▶ **What is being asked**
Skipping any pictures, repeat exactly and only the lines from the one that holds "Find left lung" to the last line of the material, both included.

▶ **Material provided**
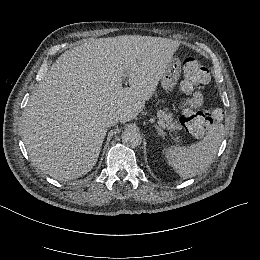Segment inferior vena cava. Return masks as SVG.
Returning <instances> with one entry per match:
<instances>
[{"label":"inferior vena cava","instance_id":"602c4592","mask_svg":"<svg viewBox=\"0 0 260 260\" xmlns=\"http://www.w3.org/2000/svg\"><path fill=\"white\" fill-rule=\"evenodd\" d=\"M118 122V116L114 113H110L106 118L107 126H114Z\"/></svg>","mask_w":260,"mask_h":260}]
</instances>
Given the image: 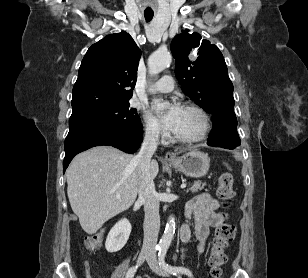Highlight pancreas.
I'll return each instance as SVG.
<instances>
[{"label":"pancreas","instance_id":"obj_1","mask_svg":"<svg viewBox=\"0 0 308 278\" xmlns=\"http://www.w3.org/2000/svg\"><path fill=\"white\" fill-rule=\"evenodd\" d=\"M205 185H206L205 183L196 181V182H194V184L187 190V192H188V191H190L191 193L198 192L199 190L204 189Z\"/></svg>","mask_w":308,"mask_h":278}]
</instances>
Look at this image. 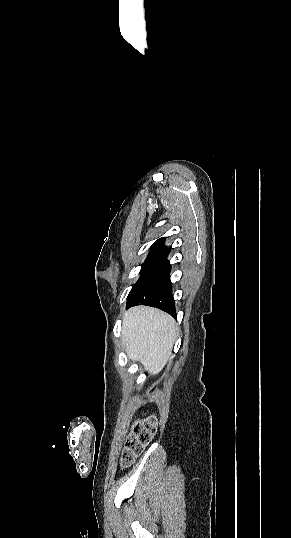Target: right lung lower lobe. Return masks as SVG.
Instances as JSON below:
<instances>
[{
    "instance_id": "obj_1",
    "label": "right lung lower lobe",
    "mask_w": 291,
    "mask_h": 538,
    "mask_svg": "<svg viewBox=\"0 0 291 538\" xmlns=\"http://www.w3.org/2000/svg\"><path fill=\"white\" fill-rule=\"evenodd\" d=\"M171 265L167 258L138 286L127 302L126 308L147 305L162 309L176 317L175 302L170 281Z\"/></svg>"
}]
</instances>
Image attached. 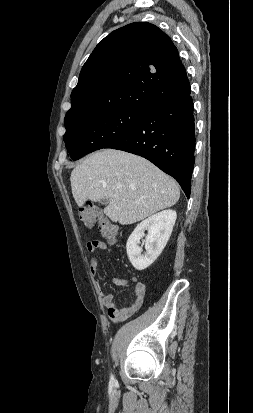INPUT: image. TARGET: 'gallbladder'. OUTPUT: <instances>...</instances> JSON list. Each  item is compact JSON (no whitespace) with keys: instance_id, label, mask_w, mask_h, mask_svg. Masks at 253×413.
<instances>
[{"instance_id":"gallbladder-1","label":"gallbladder","mask_w":253,"mask_h":413,"mask_svg":"<svg viewBox=\"0 0 253 413\" xmlns=\"http://www.w3.org/2000/svg\"><path fill=\"white\" fill-rule=\"evenodd\" d=\"M100 203L101 204H106V203H108V199L101 200Z\"/></svg>"}]
</instances>
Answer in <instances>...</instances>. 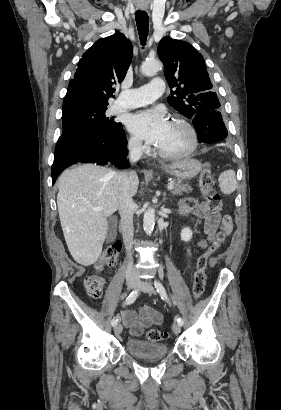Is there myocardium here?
I'll return each instance as SVG.
<instances>
[{
	"instance_id": "myocardium-1",
	"label": "myocardium",
	"mask_w": 281,
	"mask_h": 410,
	"mask_svg": "<svg viewBox=\"0 0 281 410\" xmlns=\"http://www.w3.org/2000/svg\"><path fill=\"white\" fill-rule=\"evenodd\" d=\"M171 122L177 123L179 125H181L182 127H184L189 135H190V144L187 148H185L182 151L179 152H166L164 150L159 149L158 147H156V151L157 153L166 159H177V158H183L186 157L188 155H190L191 153H193L197 146H198V133L196 128L194 127V125L189 122L187 119L180 117V116H176L174 117Z\"/></svg>"
}]
</instances>
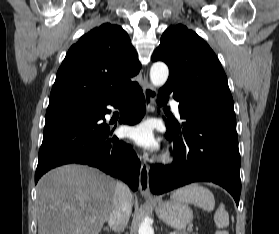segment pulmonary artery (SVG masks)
<instances>
[{
	"mask_svg": "<svg viewBox=\"0 0 279 234\" xmlns=\"http://www.w3.org/2000/svg\"><path fill=\"white\" fill-rule=\"evenodd\" d=\"M170 106H171L173 113H175V115L177 117H179V103L176 100H171Z\"/></svg>",
	"mask_w": 279,
	"mask_h": 234,
	"instance_id": "pulmonary-artery-1",
	"label": "pulmonary artery"
}]
</instances>
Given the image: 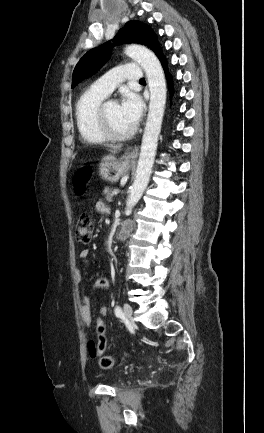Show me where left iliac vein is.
<instances>
[{
	"label": "left iliac vein",
	"mask_w": 264,
	"mask_h": 433,
	"mask_svg": "<svg viewBox=\"0 0 264 433\" xmlns=\"http://www.w3.org/2000/svg\"><path fill=\"white\" fill-rule=\"evenodd\" d=\"M123 312H124L125 319H126L128 322H130L131 319H132V313H133V310H132V307H131L128 303H125V304H124Z\"/></svg>",
	"instance_id": "1"
}]
</instances>
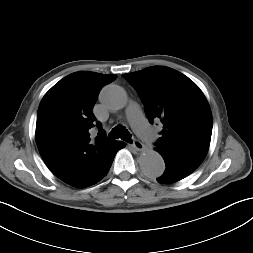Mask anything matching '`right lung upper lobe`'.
Here are the masks:
<instances>
[{
  "mask_svg": "<svg viewBox=\"0 0 253 253\" xmlns=\"http://www.w3.org/2000/svg\"><path fill=\"white\" fill-rule=\"evenodd\" d=\"M114 74L75 72L56 83L43 97L37 112L36 142L44 162L65 183L85 188L97 183L104 156L113 141L106 140L92 112L103 86ZM100 130L95 139L90 129Z\"/></svg>",
  "mask_w": 253,
  "mask_h": 253,
  "instance_id": "1",
  "label": "right lung upper lobe"
}]
</instances>
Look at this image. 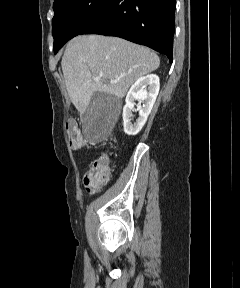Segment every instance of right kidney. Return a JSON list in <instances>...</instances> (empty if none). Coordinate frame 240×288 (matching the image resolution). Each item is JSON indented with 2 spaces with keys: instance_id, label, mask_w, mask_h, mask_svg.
Masks as SVG:
<instances>
[{
  "instance_id": "ca27d5eb",
  "label": "right kidney",
  "mask_w": 240,
  "mask_h": 288,
  "mask_svg": "<svg viewBox=\"0 0 240 288\" xmlns=\"http://www.w3.org/2000/svg\"><path fill=\"white\" fill-rule=\"evenodd\" d=\"M159 89V77L155 74L141 77L131 86L123 108V127L127 135L134 136L142 129L155 103ZM136 99L142 100L143 104L137 107L139 117L136 122L132 123V112L134 111V101Z\"/></svg>"
}]
</instances>
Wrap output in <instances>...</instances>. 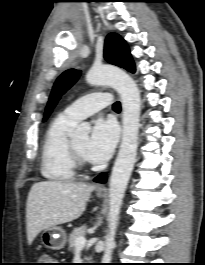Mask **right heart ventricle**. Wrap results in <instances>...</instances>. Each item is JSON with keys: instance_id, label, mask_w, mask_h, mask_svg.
<instances>
[{"instance_id": "obj_1", "label": "right heart ventricle", "mask_w": 205, "mask_h": 265, "mask_svg": "<svg viewBox=\"0 0 205 265\" xmlns=\"http://www.w3.org/2000/svg\"><path fill=\"white\" fill-rule=\"evenodd\" d=\"M76 122L63 114L50 124L41 151V173L51 181L65 182L75 177L68 131Z\"/></svg>"}]
</instances>
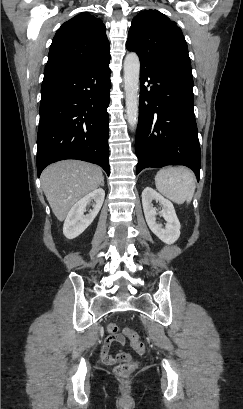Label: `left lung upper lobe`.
Wrapping results in <instances>:
<instances>
[{
  "label": "left lung upper lobe",
  "instance_id": "1",
  "mask_svg": "<svg viewBox=\"0 0 243 409\" xmlns=\"http://www.w3.org/2000/svg\"><path fill=\"white\" fill-rule=\"evenodd\" d=\"M126 47L138 54L141 68L176 61L190 63L181 29L157 10H143L134 17Z\"/></svg>",
  "mask_w": 243,
  "mask_h": 409
}]
</instances>
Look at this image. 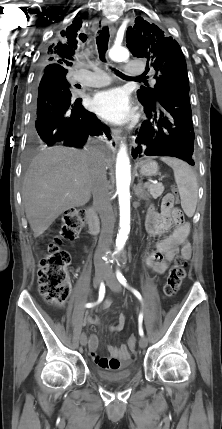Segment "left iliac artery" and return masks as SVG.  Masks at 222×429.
I'll list each match as a JSON object with an SVG mask.
<instances>
[{"mask_svg": "<svg viewBox=\"0 0 222 429\" xmlns=\"http://www.w3.org/2000/svg\"><path fill=\"white\" fill-rule=\"evenodd\" d=\"M116 276H117L118 281H119L123 286H125V287L129 288V286H128V284H127V281H126V279H125V277L122 275V273H121L119 270H117V271H116ZM131 291L134 293V295H135V296H136L140 301H142V296H141V294H140L137 290H135V289H132V288H131ZM142 321H143V313H140V314H139V318H138V322H139V335H140V336H143V335H144L143 328H142Z\"/></svg>", "mask_w": 222, "mask_h": 429, "instance_id": "left-iliac-artery-1", "label": "left iliac artery"}]
</instances>
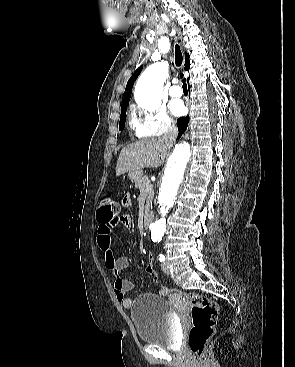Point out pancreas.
<instances>
[{
	"mask_svg": "<svg viewBox=\"0 0 295 367\" xmlns=\"http://www.w3.org/2000/svg\"><path fill=\"white\" fill-rule=\"evenodd\" d=\"M146 186H151L150 180L147 176H143L142 179L135 184L136 189L140 191L141 194H144L147 198L146 205H145V212H148L152 206V199L154 196V193L152 189L150 191H146Z\"/></svg>",
	"mask_w": 295,
	"mask_h": 367,
	"instance_id": "pancreas-1",
	"label": "pancreas"
}]
</instances>
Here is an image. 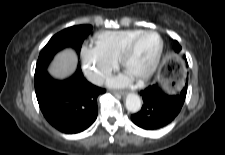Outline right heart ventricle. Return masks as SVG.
I'll use <instances>...</instances> for the list:
<instances>
[{"mask_svg":"<svg viewBox=\"0 0 225 155\" xmlns=\"http://www.w3.org/2000/svg\"><path fill=\"white\" fill-rule=\"evenodd\" d=\"M142 31L126 29L100 32L94 37L95 48L103 55L118 61L127 43Z\"/></svg>","mask_w":225,"mask_h":155,"instance_id":"1","label":"right heart ventricle"}]
</instances>
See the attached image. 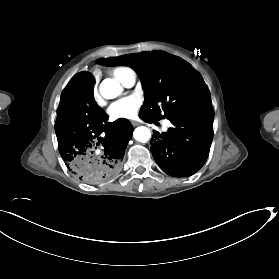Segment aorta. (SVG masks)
<instances>
[{
  "mask_svg": "<svg viewBox=\"0 0 279 279\" xmlns=\"http://www.w3.org/2000/svg\"><path fill=\"white\" fill-rule=\"evenodd\" d=\"M99 90L105 99H114L121 94L123 88L117 81L107 78L101 82ZM133 136L135 140L146 143L151 137V132L147 127L140 126L134 130Z\"/></svg>",
  "mask_w": 279,
  "mask_h": 279,
  "instance_id": "762f6f07",
  "label": "aorta"
}]
</instances>
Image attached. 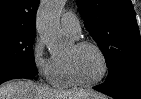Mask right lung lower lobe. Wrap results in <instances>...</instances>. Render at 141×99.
<instances>
[{
  "instance_id": "right-lung-lower-lobe-1",
  "label": "right lung lower lobe",
  "mask_w": 141,
  "mask_h": 99,
  "mask_svg": "<svg viewBox=\"0 0 141 99\" xmlns=\"http://www.w3.org/2000/svg\"><path fill=\"white\" fill-rule=\"evenodd\" d=\"M38 71L26 70V69H11L0 71V84L5 81L17 78H29L37 75Z\"/></svg>"
}]
</instances>
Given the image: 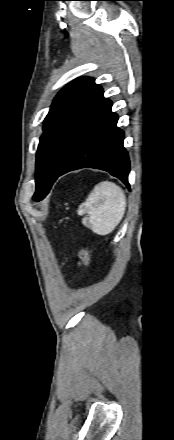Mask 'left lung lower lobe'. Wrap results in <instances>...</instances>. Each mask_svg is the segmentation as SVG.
<instances>
[{
  "label": "left lung lower lobe",
  "mask_w": 174,
  "mask_h": 440,
  "mask_svg": "<svg viewBox=\"0 0 174 440\" xmlns=\"http://www.w3.org/2000/svg\"><path fill=\"white\" fill-rule=\"evenodd\" d=\"M111 107L112 102L106 98L90 116L57 178L89 167L109 172L129 188L130 162L123 146L124 132L116 126L118 115Z\"/></svg>",
  "instance_id": "1"
}]
</instances>
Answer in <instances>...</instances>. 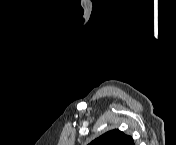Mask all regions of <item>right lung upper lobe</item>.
Wrapping results in <instances>:
<instances>
[{"label":"right lung upper lobe","mask_w":176,"mask_h":145,"mask_svg":"<svg viewBox=\"0 0 176 145\" xmlns=\"http://www.w3.org/2000/svg\"><path fill=\"white\" fill-rule=\"evenodd\" d=\"M89 145H134V143L130 136L119 130H112L101 135Z\"/></svg>","instance_id":"1"}]
</instances>
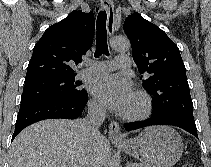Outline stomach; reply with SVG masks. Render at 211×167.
I'll use <instances>...</instances> for the list:
<instances>
[{
  "instance_id": "1",
  "label": "stomach",
  "mask_w": 211,
  "mask_h": 167,
  "mask_svg": "<svg viewBox=\"0 0 211 167\" xmlns=\"http://www.w3.org/2000/svg\"><path fill=\"white\" fill-rule=\"evenodd\" d=\"M116 145L145 167H173L183 153L180 135L167 126L145 128L138 137Z\"/></svg>"
}]
</instances>
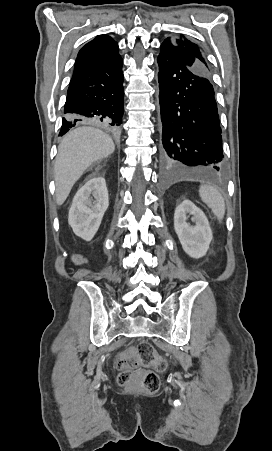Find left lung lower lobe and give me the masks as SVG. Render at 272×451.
<instances>
[{
	"mask_svg": "<svg viewBox=\"0 0 272 451\" xmlns=\"http://www.w3.org/2000/svg\"><path fill=\"white\" fill-rule=\"evenodd\" d=\"M160 49L162 163L173 169L222 170V131L209 72L172 38L165 39Z\"/></svg>",
	"mask_w": 272,
	"mask_h": 451,
	"instance_id": "left-lung-lower-lobe-1",
	"label": "left lung lower lobe"
}]
</instances>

▶ **Written response**
Find left lung lower lobe and give me the masks as SVG. Render at 272×451.
<instances>
[{
	"mask_svg": "<svg viewBox=\"0 0 272 451\" xmlns=\"http://www.w3.org/2000/svg\"><path fill=\"white\" fill-rule=\"evenodd\" d=\"M160 49L162 163L173 169L222 170V131L209 72L172 38L165 39Z\"/></svg>",
	"mask_w": 272,
	"mask_h": 451,
	"instance_id": "left-lung-lower-lobe-1",
	"label": "left lung lower lobe"
}]
</instances>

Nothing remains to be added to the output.